The U.K. Financial Conduct Authority’s decision to ban individual investors from speculating on bitcoin and other cryptocurrencies is likely to have a minimal impact, partly because the market is so small, according to analysts and industry executives who track the trading business.

Some U.K.-based brokerages that had offered the crypto derivative products to retail traders could see a drop-off in revenue, though big cryptocurrency exchanges including Kraken say the impact is likely to be minimal. While U.K. individuals can still trade the actual cryptocurrencies, there may be some traders who will seek to skirt the rules by trading on offshore exchanges.

The ban is set to take effect in January.
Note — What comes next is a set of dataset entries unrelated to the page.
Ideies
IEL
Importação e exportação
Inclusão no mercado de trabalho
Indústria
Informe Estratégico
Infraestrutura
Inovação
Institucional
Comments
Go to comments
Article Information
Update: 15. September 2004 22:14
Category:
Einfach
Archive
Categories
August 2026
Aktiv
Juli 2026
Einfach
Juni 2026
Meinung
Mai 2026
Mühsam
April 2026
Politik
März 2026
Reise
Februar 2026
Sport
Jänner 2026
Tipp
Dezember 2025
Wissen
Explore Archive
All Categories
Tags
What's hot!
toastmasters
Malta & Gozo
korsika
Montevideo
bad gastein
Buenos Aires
Professional investors weren’t barred from trading cryptocurrency derivatives partly because they have greater understanding of the risks and greater capacity to absorb potential investment losses.
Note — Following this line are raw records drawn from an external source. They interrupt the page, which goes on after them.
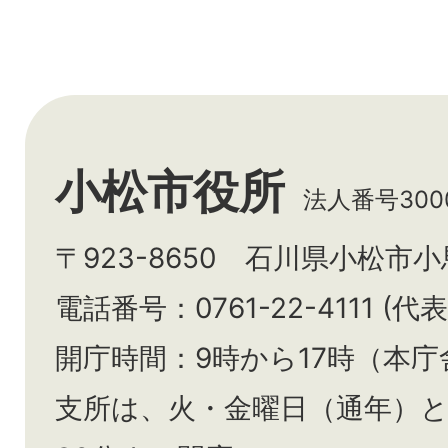
小松市役所
法人番号3000
〒923-8650 石川県小松市
電話番号：0761-22-4111 (代表
開庁時間：9時から17時（本庁
支所は、火・金曜日（通年）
Regulated brokers and exchanges that had offered crypto derivatives and exchange-traded notes (ETNs) to retail traders included the Kraken-owned Crypto Facilities, CMC Markets and IG Index.

A research report released by the FCA on June 30 estimated that about 3.86% of the general population hold cryptocurrencies in the U.K., with 12% of respondents saying they “never” monitor the prices of their cryptocurrencies.

A silver lining for bitcoin and other cryptocurrencies might be that with more robust regulations on nascent digital-asset markets might encourage more institutional investors to jump in.